* Data for analysis
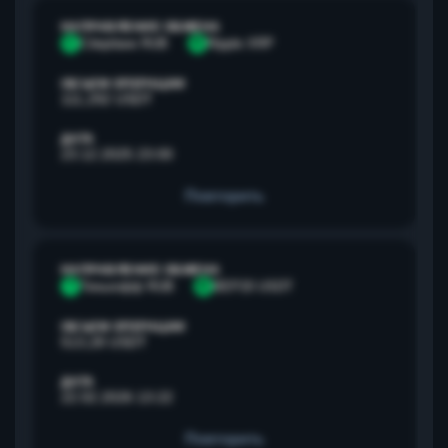
НАПРАВЛЕНИЕ ОБМЕНА
С
Сбербанк RUB
R
Ripple XRP
ОБЪЕМ ОПЕРАЦИИ
111,292 USDT
ДАТА
23.12.2025 23:00
Повторить
НАПРАВЛЕНИЕ ОБМЕНА
Т
Тинькофф RUB
B
BEP20 USDT
ОБЪЕМ ОПЕРАЦИИ
513,28 USDT
ДАТА
22.02.2026 13:22
Повторить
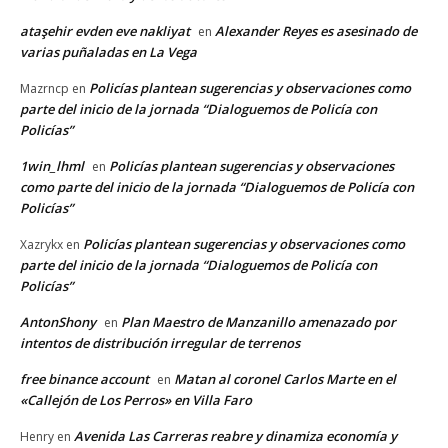
ataşehir evden eve nakliyat
Alexander Reyes es asesinado de
en
varias puñaladas en La Vega
Policías plantean sugerencias y observaciones como
Mazrncp
en
parte del inicio de la jornada “Dialoguemos de Policía con
Policías”
1win_lhml
Policías plantean sugerencias y observaciones
en
como parte del inicio de la jornada “Dialoguemos de Policía con
Policías”
Policías plantean sugerencias y observaciones como
Xazrykx
en
parte del inicio de la jornada “Dialoguemos de Policía con
Policías”
AntonShony
Plan Maestro de Manzanillo amenazado por
en
intentos de distribución irregular de terrenos
free binance account
Matan al coronel Carlos Marte en el
en
«Callejón de Los Perros» en Villa Faro
Avenida Las Carreras reabre y dinamiza economía y
Henry
en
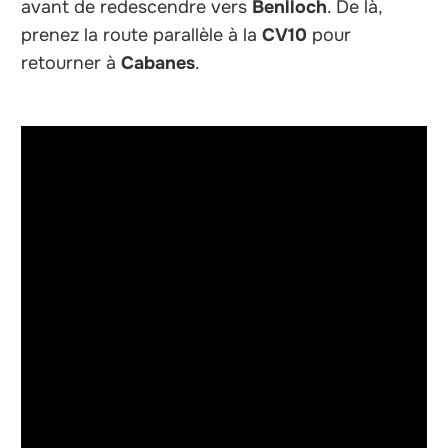
avant de redescendre vers
Benlloch
. De là,
prenez la route parallèle à la
CV10
pour
retourner à
Cabanes
.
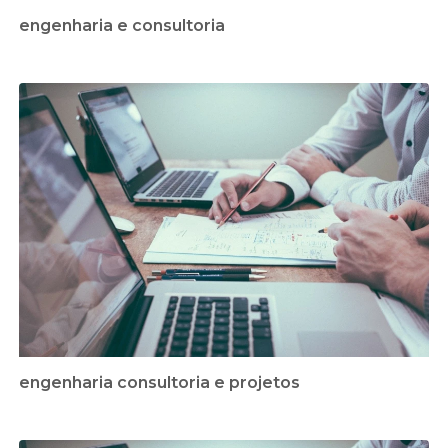
engenharia e consultoria
engenharia consultoria e projetos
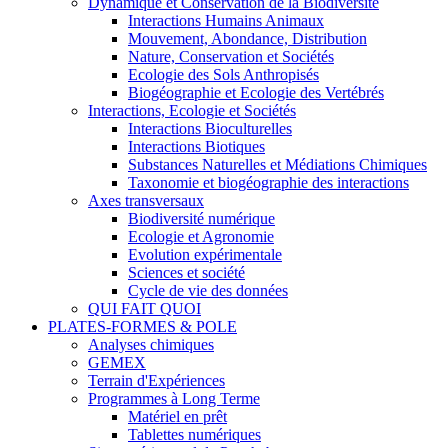
Dynamique et Conservation de la Biodiversité
Interactions Humains Animaux
Mouvement, Abondance, Distribution
Nature, Conservation et Sociétés
Ecologie des Sols Anthropisés
Biogéographie et Ecologie des Vertébrés
Interactions, Ecologie et Sociétés
Interactions Bioculturelles
Interactions Biotiques
Substances Naturelles et Médiations Chimiques
Taxonomie et biogéographie des interactions
Axes transversaux
Biodiversité numérique
Ecologie et Agronomie
Evolution expérimentale
Sciences et société
Cycle de vie des données
QUI FAIT QUOI
PLATES-FORMES & POLE
Analyses chimiques
GEMEX
Terrain d'Expériences
Programmes à Long Terme
Matériel en prêt
Tablettes numériques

* Work request
Please give the entries above again exactly as written, leaving out any pictures.

* Task solution
НАПРАВЛЕНИЕ ОБМЕНА
С
Сбербанк RUB
R
Ripple XRP
ОБЪЕМ ОПЕРАЦИИ
111,292 USDT
ДАТА
23.12.2025 23:00
Повторить
НАПРАВЛЕНИЕ ОБМЕНА
Т
Тинькофф RUB
B
BEP20 USDT
ОБЪЕМ ОПЕРАЦИИ
513,28 USDT
ДАТА
22.02.2026 13:22
Повторить
ataşehir evden eve nakliyat
Alexander Reyes es asesinado de
en
varias puñaladas en La Vega
Policías plantean sugerencias y observaciones como
Mazrncp
en
parte del inicio de la jornada “Dialoguemos de Policía con
Policías”
1win_lhml
Policías plantean sugerencias y observaciones
en
como parte del inicio de la jornada “Dialoguemos de Policía con
Policías”
Policías plantean sugerencias y observaciones como
Xazrykx
en
parte del inicio de la jornada “Dialoguemos de Policía con
Policías”
AntonShony
Plan Maestro de Manzanillo amenazado por
en
intentos de distribución irregular de terrenos
free binance account
Matan al coronel Carlos Marte en el
en
«Callejón de Los Perros» en Villa Faro
Avenida Las Carreras reabre y dinamiza economía y
Henry
en
avant de redescendre vers
Benlloch
. De là,
prenez la route parallèle à la
CV10
pour
retourner à
Cabanes
.
engenharia e consultoria
engenharia consultoria e projetos
Dynamique et Conservation de la Biodiversité
Interactions Humains Animaux
Mouvement, Abondance, Distribution
Nature, Conservation et Sociétés
Ecologie des Sols Anthropisés
Biogéographie et Ecologie des Vertébrés
Interactions, Ecologie et Sociétés
Interactions Bioculturelles
Interactions Biotiques
Substances Naturelles et Médiations Chimiques
Taxonomie et biogéographie des interactions
Axes transversaux
Biodiversité numérique
Ecologie et Agronomie
Evolution expérimentale
Sciences et société
Cycle de vie des données
QUI FAIT QUOI
PLATES-FORMES & POLE
Analyses chimiques
GEMEX
Terrain d'Expériences
Programmes à Long Terme
Matériel en prêt
Tablettes numériques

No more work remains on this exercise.